Evidence shows that curcumin can be traditionally used as a natural treatment for many diseases including diabetes, inflammatory diseases, and neurological disorders [14]. Some pharmacological studies also indicate the effect of curcumin in the treatment of brain trauma and injuries caused by it, but these results seem to be insufficient, and more extensive research should be done in this field [1].
Curcumin is considered a poly phenolic that, in addition to its anti-inflammatory, thrombolytic, and anti-cancer effects, can be used in the treatment of several diseases, such as Alzheimer’s disease and injuries caused by trauma by inhibiting the accumulation of amyloid protein [15]. 
The effect of curcumin on endogenous neuron regeneration in rats after TBI has been confirmed; therefore the apoptotic cells in the damaged area of ​​rats that had TBI and received curcumin were significantly less than in the control group [16]. In addition to the animal studies that have shown curcumin’s therapeutic effect on brain trauma, it has not shown any toxicity at a dose of 500 mg [17]. On the other hand, the anti-inflammatory effect of curcumin with low molecular weight has been of interest for centuries [18], despite various studies on curcumin in laboratory animals and the lack of studies on humans according to the published literature, this study was conducted to examine the effect of curcumin in the treatment of severe brain injuries in patients. 
2. Methods and Materials/Patients 
The current study is a double-blind controlled clinical trial study conducted on 128 patients (Figure 1).

In this study, the patients were divided into two control groups by a simple randomization method (recipients of standard care treatment i.e. treatment according to Yeoman’s treatment protocol and treatment with prophylactic anticonvulsant drugs and antibiotics if needed and placebo) and intervention group (recipients of standard care treatment and oral nanocurcumin as orally or through a nasogastric tube in the amount of 500 mg every 8 hours and for three weeks).
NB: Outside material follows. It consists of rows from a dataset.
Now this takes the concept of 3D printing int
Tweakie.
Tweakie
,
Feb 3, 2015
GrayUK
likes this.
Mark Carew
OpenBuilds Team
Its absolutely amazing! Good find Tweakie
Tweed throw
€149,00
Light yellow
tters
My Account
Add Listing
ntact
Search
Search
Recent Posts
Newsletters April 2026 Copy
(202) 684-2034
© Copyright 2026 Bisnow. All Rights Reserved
In this study, patients suffering from severe traumatic brain injuries who were admitted to the special care department of neurosurgery at Besat Hospital in Hamadan from 2019 to 2021 were selected.
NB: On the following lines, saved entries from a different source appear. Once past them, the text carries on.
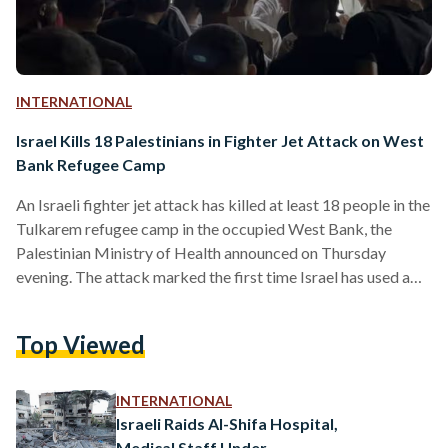
INTERNATIONAL
Israel Kills 18 Palestinians in Fighter Jet Attack on West
Bank Refugee Camp
An Israeli fighter jet attack has killed at least 18 people in the
Tulkarem refugee camp in the occupied West Bank, the
Palestinian Ministry of Health announced on Thursday
evening. The attack marked the first time Israel has used a
fighter jet to carry out a strike in the West Bank since the
2000s, reported AFP. Palestinian President Mahmoud Abbas
Top Viewed
condemned the airstrike, calling it a “heinous crime” against
civilians. The Palestinian Authority-run news agency Wafa
reported that the strike…
INTERNATIONAL
Israeli Raids Al-Shifa Hospital,
Medical Staff Under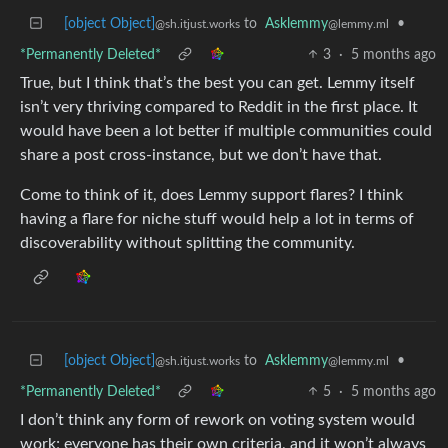
[object Object]
to
Asklemmy
•
@sh.itjust.works
@lemmy.ml
*Permanently Deleted*
3
·
5 months ago
True, but I think that’s the best you can get. Lemmy itself
isn’t very thriving compared to Reddit in the first place. It
would have been a lot better if multiple communities could
share a post cross-instance, but we don’t have that.
Come to think of it, does Lemmy support flares? I think
having a flare for niche stuff would help a lot in terms of
discoverability without splitting the community.
[object Object]
to
Asklemmy
•
@sh.itjust.works
@lemmy.ml
*Permanently Deleted*
5
·
5 months ago
I don’t think any form of rework on voting system would
work; everyone has their own criteria, and it won’t always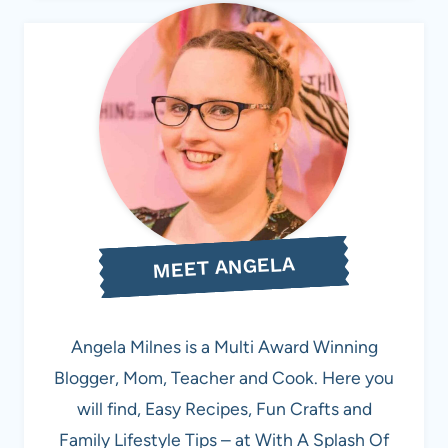
MEET ANGELA
Angela Milnes is a Multi Award Winning
Blogger, Mom, Teacher and Cook. Here you
will find, Easy Recipes, Fun Crafts and
Family Lifestyle Tips – at With A Splash Of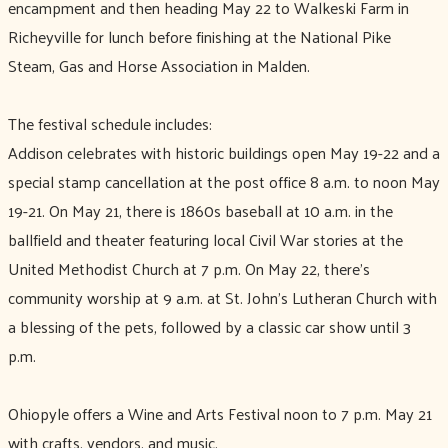
encampment and then heading May 22 to Walkeski Farm in
Richeyville for lunch before finishing at the National Pike
Steam, Gas and Horse Association in Malden.
The festival schedule includes:
Addison celebrates with historic buildings open May 19-22 and a
special stamp cancellation at the post office 8 a.m. to noon May
19-21. On May 21, there is 1860s baseball at 10 a.m. in the
ballfield and theater featuring local Civil War stories at the
United Methodist Church at 7 p.m. On May 22, there’s
community worship at 9 a.m. at St. John’s Lutheran Church with
a blessing of the pets, followed by a classic car show until 3
p.m.
Ohiopyle offers a Wine and Arts Festival noon to 7 p.m. May 21
with crafts, vendors, and music.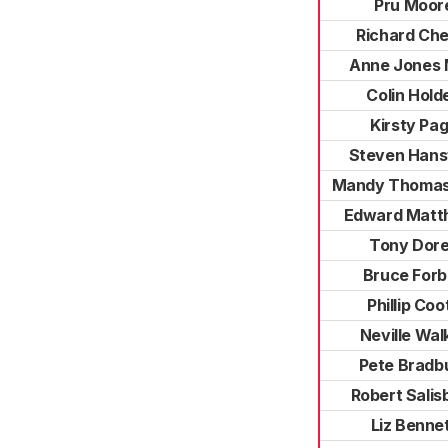
Pru Moor
Richard Che
Anne Jones
Colin Hold
Kirsty Pa
Steven Hans
Mandy Thomas
Edward Matt
Tony Dor
Bruce For
Phillip Coo
Neville Wal
Pete Bradb
Robert Salis
Liz Benne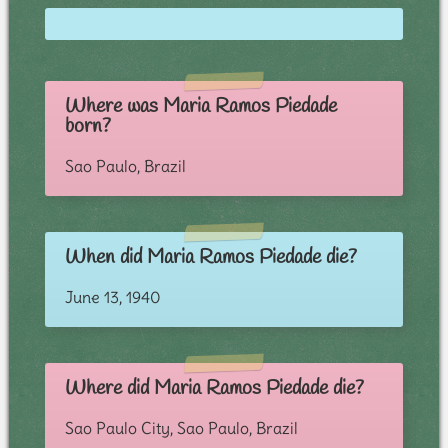
Where was Maria Ramos Piedade
born?
Sao Paulo, Brazil
When did Maria Ramos Piedade die?
June 13, 1940
Where did Maria Ramos Piedade die?
Sao Paulo City, Sao Paulo, Brazil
The included patients were randomized using a computerized random number generator to select randomly permuted blocks with a block size of eight and an equal allocation ratio. Sequentially numbered, opaque, sealed envelopes were used to ensure concealment. Three members of the study team recruited, enrolled, and assigned participants to a computerized randomization sequence, held by an independent observer.
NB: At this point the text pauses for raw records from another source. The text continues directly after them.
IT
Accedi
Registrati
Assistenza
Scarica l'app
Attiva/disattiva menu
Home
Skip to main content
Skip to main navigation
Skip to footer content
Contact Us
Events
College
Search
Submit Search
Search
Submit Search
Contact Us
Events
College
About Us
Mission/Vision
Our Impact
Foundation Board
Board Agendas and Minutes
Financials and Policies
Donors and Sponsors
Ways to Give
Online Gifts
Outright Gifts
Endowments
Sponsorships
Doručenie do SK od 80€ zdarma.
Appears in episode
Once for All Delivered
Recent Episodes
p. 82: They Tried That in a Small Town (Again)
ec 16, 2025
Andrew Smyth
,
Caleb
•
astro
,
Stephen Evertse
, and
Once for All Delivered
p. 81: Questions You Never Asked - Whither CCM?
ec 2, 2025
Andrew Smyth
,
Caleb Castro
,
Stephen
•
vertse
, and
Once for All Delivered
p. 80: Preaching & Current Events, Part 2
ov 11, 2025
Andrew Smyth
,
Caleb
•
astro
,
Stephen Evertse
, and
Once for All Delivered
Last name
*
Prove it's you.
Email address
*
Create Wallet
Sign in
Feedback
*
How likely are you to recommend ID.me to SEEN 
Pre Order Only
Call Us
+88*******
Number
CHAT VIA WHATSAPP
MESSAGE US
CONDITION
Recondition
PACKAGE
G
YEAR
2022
The inclusion criteria included being between the ages of 18 and 70 years, duration of concussion of less than 24 hours, level of consciousness of Glasgow coma scale (GCS) 8 or less, not being a candidate for craniotomy surgery, and being pregnant and lactating. The exclusion criteria were having an unstable systemic condition, the presence of multiple and severe organic injuries, lack of brain stem reflexes, kidney failure, and the need for any type of surgery in the early days of hospitalization.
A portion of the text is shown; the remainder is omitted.